Hebenstretia minutiflora

Scientific classification
- Kingdom: Plantae
- Clade: Tracheophytes
- Clade: Angiosperms
- Clade: Eudicots
- Clade: Asterids
- Order: Lamiales
- Family: Scrophulariaceae
- Genus: Hebenstretia
- Species: H. minutiflora
- Binomial name: Hebenstretia minutiflora Rolfe
- Synonyms: Hebenstretia parviflora var. denticulata Choisy;

= Hebenstretia minutiflora =

- Genus: Hebenstretia
- Species: minutiflora
- Authority: Rolfe
- Synonyms: Hebenstretia parviflora var. denticulata Choisy

South African plant species

Hebenstretia minutiflora is a species of plant from South Africa. It belongs to the figwort family.

== Description ==
This spreading herb grows 5-20 cm tall. It branches at the base. Individuals may survive for only one year (annual) or may be present for several years (perennial). The leaves are lance-shaped and toothed.

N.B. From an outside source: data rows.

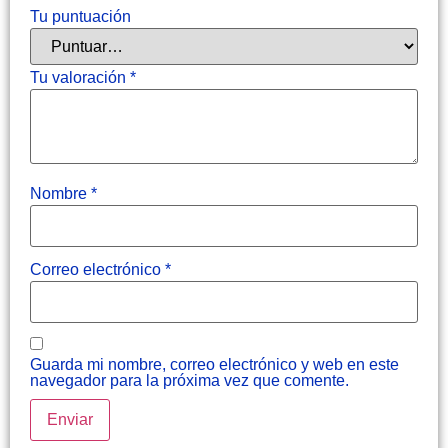
Tu puntuación
Tu valoración
*
Nombre
*
Correo electrónico
*
Guarda mi nombre, correo electrónico y web en este
navegador para la próxima vez que comente.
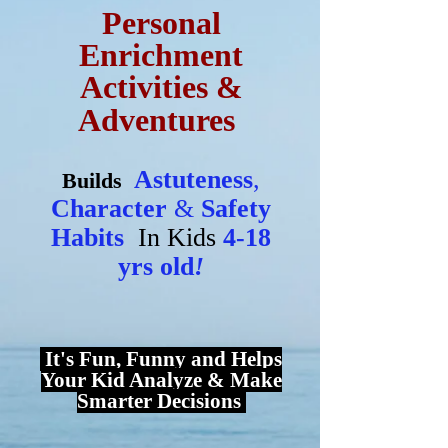
Personal
Enrichment
Activiti
es &
Adventures
As
tuteness
,
Builds
Character
&
Safety
Habits
In Kids
4-18
yrs old
!
It's Fun, Funny and Helps
Your Kid Analyze & Make
Smarter Decisions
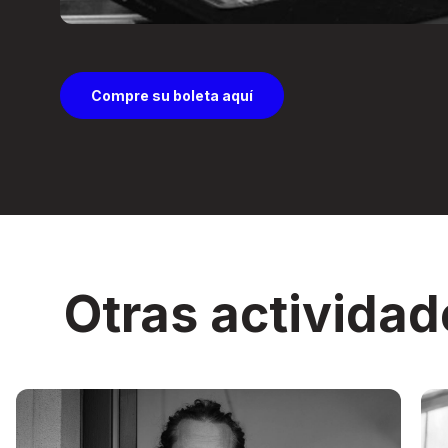
Compre su boleta aquí
Otras actividad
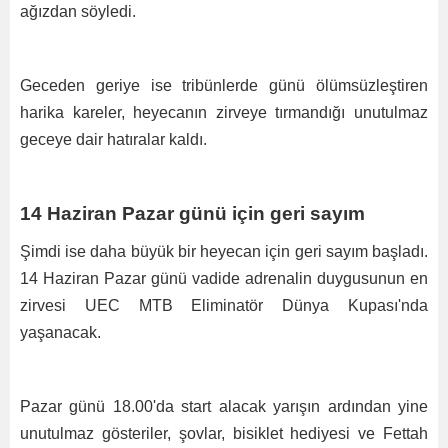
ağızdan söyledi.
Geceden geriye ise tribünlerde günü ölümsüzleştiren
harika kareler, heyecanın zirveye tırmandığı unutulmaz
geceye dair hatıralar kaldı.
14 Haziran Pazar günü için geri sayım
Şimdi ise daha büyük bir heyecan için geri sayım başladı.
14 Haziran Pazar günü vadide adrenalin duygusunun en
zirvesi UEC MTB Eliminatör Dünya Kupası'nda
yaşanacak.
Pazar günü 18.00'da start alacak yarışın ardından yine
unutulmaz gösteriler, şovlar, bisiklet hediyesi ve Fettah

White flowers are present between September and December. They grow in spikes. The fruit is an oblong capsule with two equal mericarps.

== Distribution and habitat ==
This species in endemic to the Northern Cape of South Africa. It grows on south-facing slopes on the Kamiesberg Mountains at an elevation of 1220-1525 m.

== Conservation ==
This species is classified as being of least concern.